**Problem requirements**
Write out the listing exactly, dropping any picture it contains.

**Supplied material**

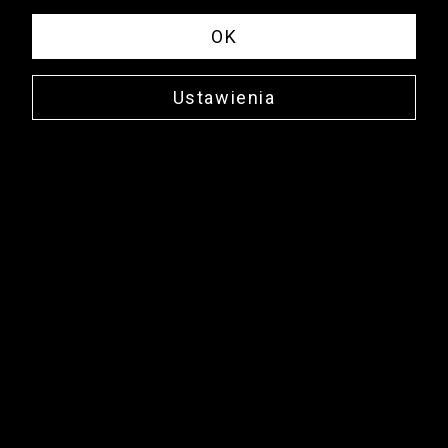
OK
Ustawienia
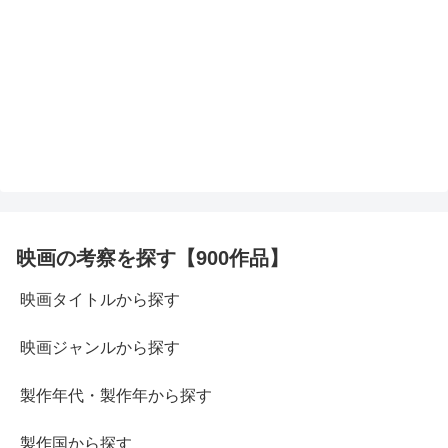
映画の考察を探す【900作品】
映画タイトルから探す
映画ジャンルから探す
製作年代・製作年から探す
製作国から探す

**Task result**
OK
Ustawienia
映画の考察を探す【900作品】
映画タイトルから探す
映画ジャンルから探す
製作年代・製作年から探す
製作国から探す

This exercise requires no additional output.